The total number of peaks post union is - 106700 and of these 33197 (~30%) come out as significant even with a stringent FDR cutoff of 0.01.
Is this high proportion of significant peaks expected? I do understand it depends on the data but still the number seems very high. Should any additional steps should be added to the protocol below to increase the specificity?
The protocol I followed was as follows:-
Peaks were called for replicate individually with macs2 using the -format BAMPE to use the fragment size information in BAM for extension(reads are paired-end). The p-value cutoff here was kept lenient at 0.01 to allow more peaks early on.
DESeq2 was then used within Diffbind for normalization and finding the differential peaks.
The
--summits
option was not used in Diffbind as size is not a particular concern.
Thanks!.
Some details about the experiment itself, so what are the conditions, which organism, which treatment etc., would help.

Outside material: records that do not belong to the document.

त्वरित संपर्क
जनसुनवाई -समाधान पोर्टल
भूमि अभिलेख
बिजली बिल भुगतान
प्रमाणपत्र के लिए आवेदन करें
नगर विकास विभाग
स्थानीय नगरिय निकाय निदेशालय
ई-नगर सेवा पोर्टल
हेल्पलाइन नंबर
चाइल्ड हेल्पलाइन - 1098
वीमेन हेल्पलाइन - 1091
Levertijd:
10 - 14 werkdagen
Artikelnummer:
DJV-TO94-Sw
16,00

Thanks for the reply!. The experiment is a gene knockout experiment and the organism here is Mus musculus(using mm10 as reference). There is no input/control. It is comparison of wild type vs the knockout each having 3 replicates.
Which gene was knocked out? Depending on the gene function, e.g. a histone deacetylase or methyltransferase, it might make sense that you see large-scale effects on chromatin accessability. Did the quality control steps look ok, so do you see the nucleosomal pattern in the insert sizes of the paired-end sequencing, and do the replicates correlate well among each other?

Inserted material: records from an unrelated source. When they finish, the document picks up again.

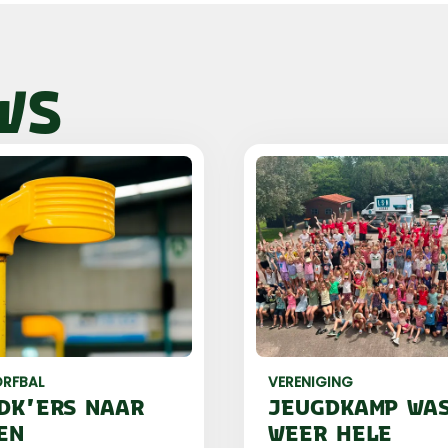
WS
RFBAL
VERENIGING
DK'ERS NAAR
JEUGDKAMP WA
EN
WEER HELE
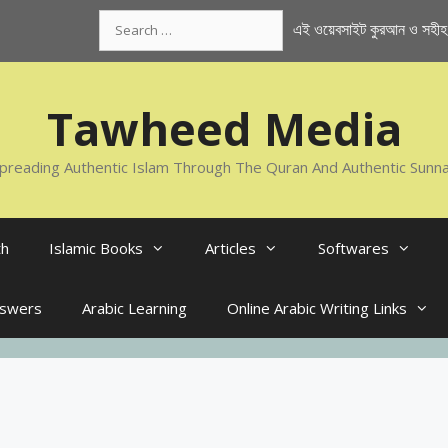
Search
এই ওয়েবসাইট কুরআন ও সহীহ স
for:
Tawheed Media
preading Authentic Islam Through The Quran And Authentic Sunn
th
Islamic Books
Articles
Softwares
nswers
Arabic Learning
Online Arabic Writing Links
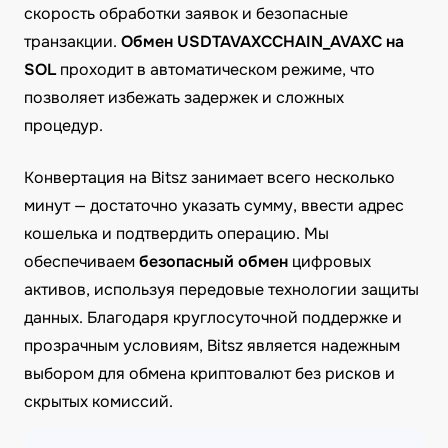
скорость обработки заявок и безопасные
транзакции.
Обмен USDTAVAXCCHAIN_AVAXC на
SOL
проходит в автоматическом режиме, что
позволяет избежать задержек и сложных
процедур.
Конвертация на Bitsz занимает всего несколько
минут — достаточно указать сумму, ввести адрес
кошелька и подтвердить операцию. Мы
обеспечиваем
безопасный обмен
цифровых
активов, используя передовые технологии защиты
данных. Благодаря круглосуточной поддержке и
прозрачным условиям, Bitsz является надежным
выбором для обмена криптовалют без рисков и
скрытых комиссий.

Thanks again. Apologies was out of office.
If your aim is to call different open regions I'd first be concerned about using BAMPE when you call peaks. When you use BAMPE, MACS2 will create a coverage vector from the fragment (created by filling in the space between the two mapped ends). However, pairs can be mapped either side of a nucleosome so when you pileup the fragment, you're actually calling peaks in both closed and open regions.

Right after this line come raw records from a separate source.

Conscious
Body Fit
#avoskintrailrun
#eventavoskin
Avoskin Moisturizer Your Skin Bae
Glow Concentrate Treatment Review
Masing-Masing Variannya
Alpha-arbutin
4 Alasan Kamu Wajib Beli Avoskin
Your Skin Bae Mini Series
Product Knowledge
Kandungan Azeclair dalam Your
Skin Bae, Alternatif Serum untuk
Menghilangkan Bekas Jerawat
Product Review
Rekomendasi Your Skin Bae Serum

Thanks for the reply! I am new to peak based analysis in general. I chose BAMPE over a specific shift/extsize based on the MACS2 authors recommendation here
The other parameters that I have seen being used for ATAC are
--shift -75/-100 extsize 150/200
. But will these not then result in further shifting the reads which are mapped on either side of a nucleosome even more away from the centre and going into closed regions nearby? I realize it may be a naive question but I have not been able to get a good visualization of the part of the nucleosome the reads are coming from in ATAC.Also what parameters would you recommend ideally for a differential ATAC analysis.